The other issue I have is with its length. I wasn’t even pushing myself, and often took my time in terms of scouting the area and even tracking down runes and bone charms (the latter are minor augmentations that could be equipped) and ended up beating the game in between ten and eleven hours. With the somewhat interesting story involving assassinations, framing, supernatural happens and such, it seems to be a bit brief overall. If anything, it feels more like an expansion pack to another game, rather than a full fledged title, through brevity and especially its ending. Each of the areas that can be explored invite a replayability vibe, whether it be tracking down every little thing there is, or perfecting a stealthy strategy. To that end, Dishonored does succeed, and it does urge me to take on each chapter once again, but the brevity of the main game as a whole is quite disappointing. I could see how another 5-7 hours could have been developed, without being intrusive.
Arkane Studios really nailed an audio and video package that go hand in hand in both complimenting each other, as well as offering a vivid enough appearance that will be remembered for some time. The caricature-like style adds a sense of charm, intrigue and presence. The world its self sustains a vast amount of quality and detail, though not overly obnoxious. As a whole, Dishonored has a visual style that compliments the premise, and it would feel completely foreign if the style were taken to another direction.
In terms of an audio experience, it hits all the right notes in each department. The musical interludes are fitting and moody, further complimenting the visual and gameplay packages. Voice acting is strong, though for the most part, it seems a bit monotone. There’s plenty of effort and passion in the lines delivered, though most of the situations in which dialog is spoken, there’s no real push to infuse more emotion into what is said. Sadly there are a number of guard comments that are repeated a little too often as well, though that’s not much of a quibble. Each effect sounds proper, fitting in with each situation at hand. Nothing stands out, but again, as with the music and voice acting, it all compliments the bigger picture in such a way.

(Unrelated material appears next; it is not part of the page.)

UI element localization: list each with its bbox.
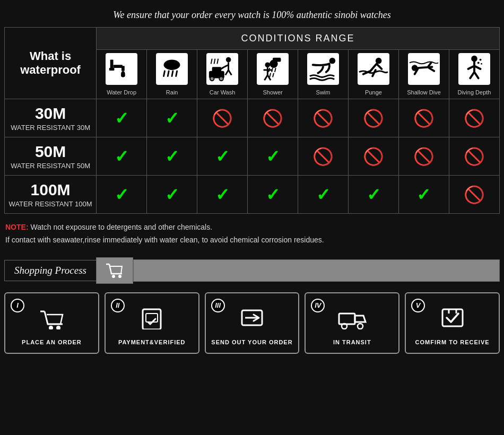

Dishonored is the kind of game that’s best summed up as a strong Gamefly rental, or a recommended purchase when the price drops. Its brevity overall, along with wildly inconsistent enemy AI, as well as a opening chapter that nearly kills the urge to venture forward, really hurts its prospects as a full price purchase. What has to be applauded over and over is the approach of which the gameplay lets the players take. Sure, the main game its self is too short, no matter how much time is taken, but there’s a sense of freedom in how the game can be played, that supersedes most other games with a similar premise. It’s encouragement in experimentation does add replay value, but I just wish there were a bit more overall. It’s worth playing, especially for the meticulous player that wants to carefully think out each move ten moves beforehand (definitely if possessing a rat and bypassing a modest portion of real estate sounds like its up your alley), and has a number of successes hidden under its belt, but I wouldn’t recommend it at its current price tag.